Without a Role Mixer the only way to feasibly do this is wrapping everything in a compound clip. The advantage of using a compound clip is you can also add your final color treatment there too, bringing that into spec as well.

What spec you use for WLM will depend a little on where it’s destined for, as with image specs.

2 Likes

Thanks so much Simon, that was my hunch on how to proceed. Would you recommend wrapping the soundtrack into the compound clip, or leaving that as a separate file to maintain its level continuity throughout? If I do that, I’m not sure how that affects the LUFS.

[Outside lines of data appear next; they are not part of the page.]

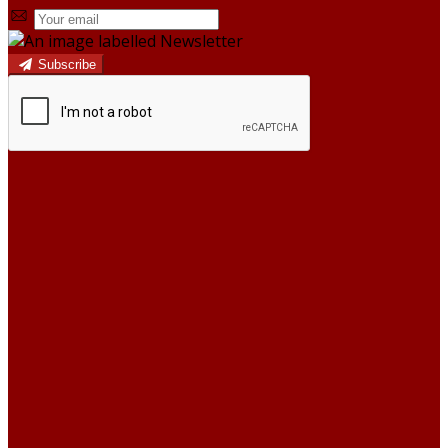
Subscribe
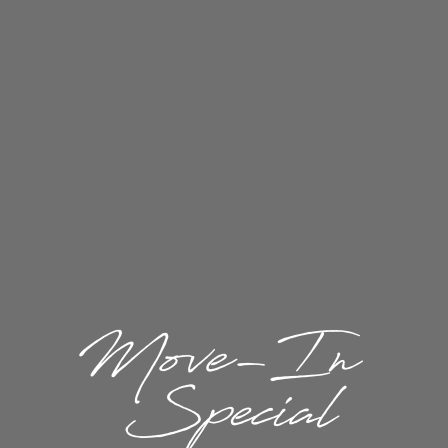
1 / 14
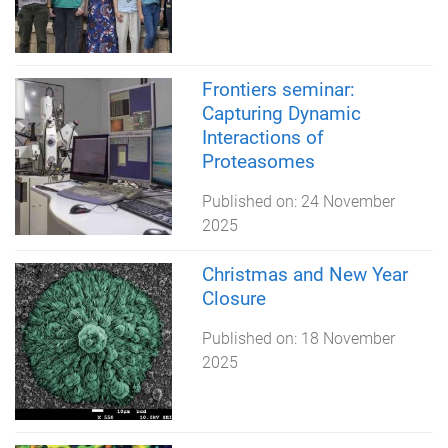
Frontiers seminar:
Capturing Dynamic
Interactions of
Proteasomes
Published on:
24 November
2025
Christmas and New Year
Closure
Published on:
18 November
2025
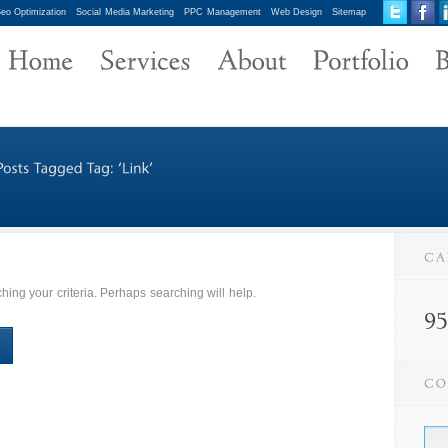
eo Optimization
Social Media Marketing
PPC Management
Web Design
Sitemap
ing your criteria. Perhaps searching will help.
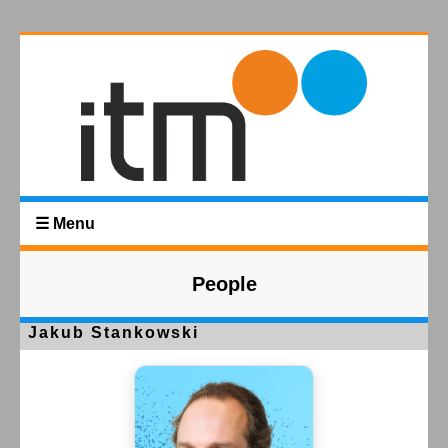
☰ Menu
People
Jakub Stankowski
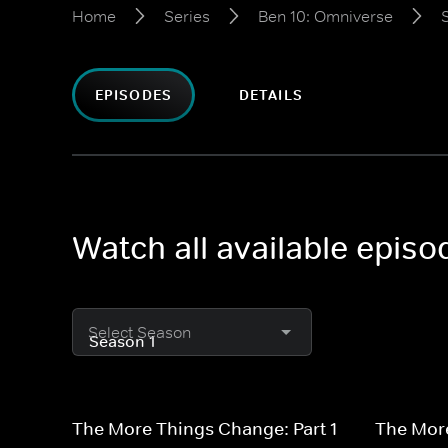
Home
Series
Ben 10: Omniverse
EPISODES
DETAILS
Watch all available epis
Select Season
The More Things Change: Part 1
The More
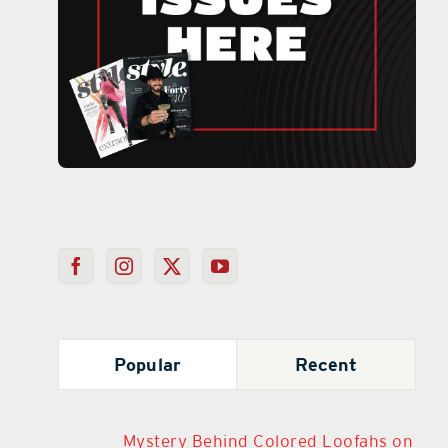
Popular
Recent
Mystery Behind Colored Loofahs on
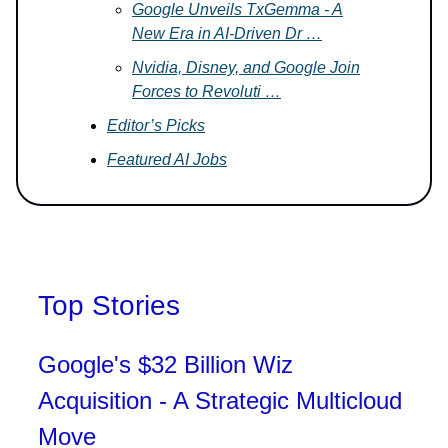
Google Unveils TxGemma - A
New Era in AI-Driven Dr …
Nvidia, Disney, and Google Join
Forces to Revoluti …
Editor’s Picks
Featured AI Jobs
Top Stories
Google's $32 Billion Wiz
Acquisition - A Strategic Multicloud
Move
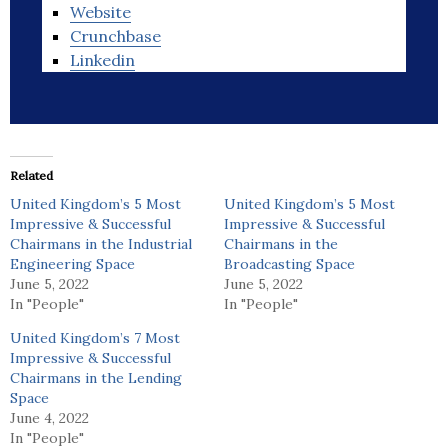
Website
Crunchbase
Linkedin
Related
United Kingdom’s 5 Most
United Kingdom’s 5 Most
Impressive & Successful
Impressive & Successful
Chairmans in the Industrial
Chairmans in the
Engineering Space
Broadcasting Space
June 5, 2022
June 5, 2022
In "People"
In "People"
United Kingdom’s 7 Most
Impressive & Successful
Chairmans in the Lending
Space
June 4, 2022
In "People"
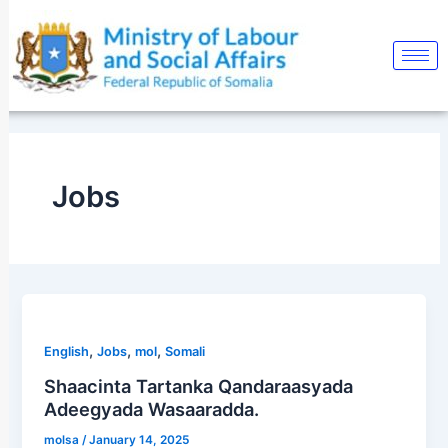
Skip
Post
to
pagination
content
Jobs
,
,
,
English
Jobs
mol
Somali
Shaacinta Tartanka Qandaraasyada
Adeegyada Wasaaradda.
molsa
/
January 14, 2025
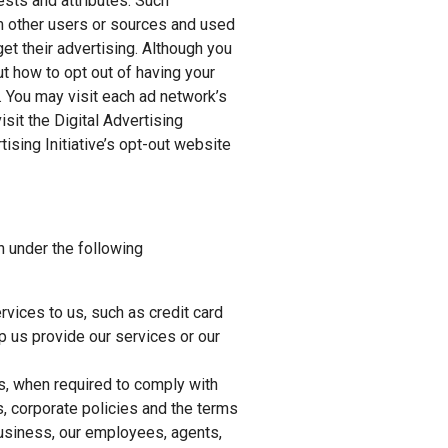
ests and attributes. Such
m other users or sources and used
et their advertising. Although you
ut how to opt out of having your
. You may visit each ad network’s
isit the Digital Advertising
ising Initiative’s opt-out website
n under the following
vices to us, such as credit card
 us provide our services or our
s, when required to comply with
s, corporate policies and the terms
 business, our employees, agents,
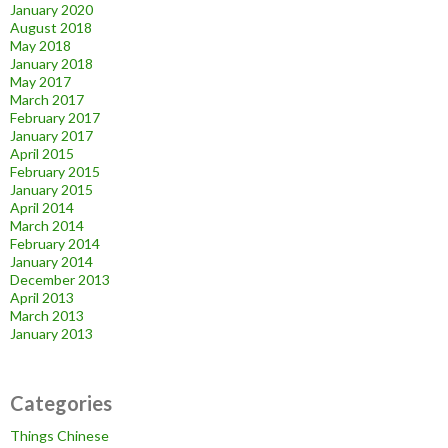
January 2020
August 2018
May 2018
January 2018
May 2017
March 2017
February 2017
January 2017
April 2015
February 2015
January 2015
April 2014
March 2014
February 2014
January 2014
December 2013
April 2013
March 2013
January 2013
Categories
Things Chinese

Its an interesting prospect. Ultimately though, dialogue music and effects all have to go out the same set of speakers, so to speak. So one thing that is certainly worth considering is making sure ALL the audio is wrapped in a single compound clip so you can manage the final output. This is also where I would put WLM

Outside that you could wrap dialogue, effects and music in their own compound clips. This would allow you to mack changes to them as groups, but separately. It certainly makes volume management easier too.

You could make the video clip as dialogue only and move everything else to a separate compound clip. It gets a bit tricky though as you also want to keep things synced to image, especially dialog, foley and some effects and you don’t want anything to fall out of line when there is some editing done. In that respect, these effects are best left attached to the image, the trouble is, you’re now treating the effects along with the dialog… Unless I’m missing something.

This is where a Role Mixer would be a great idea, so it won’t exactly matter where you put things, it will come out the assigned “mixer strip” and you would be able to treat the audio elements separately and easily by assigning it roles. Sadly that doesn’t exist… yet.

1 Like

Really appreciate your thoughts here. So what I ended up doing was first I ensured all the clips with dialogue were at the same audio level, and then wrapped them into one compound clip, and applied the app to get to the ballpark LUFS. After that, I adjusted the music track (which I had left separate) on the timeline to pair aesthethically with that leveled clip. Once the desired ratio of dialogue and music was reached, I created a second compound clip of both the music track and the compound dialogue clip and applied the app again to reach the precise LUFS needed.

That sounds like a really good approach.

If you have a moment and would find the feature useful, log in to Apple’s feedback and request a “Role Mixer”. The more people that ask for it, the more Apple will listen. It should make managing audio in FCPX a lot easier.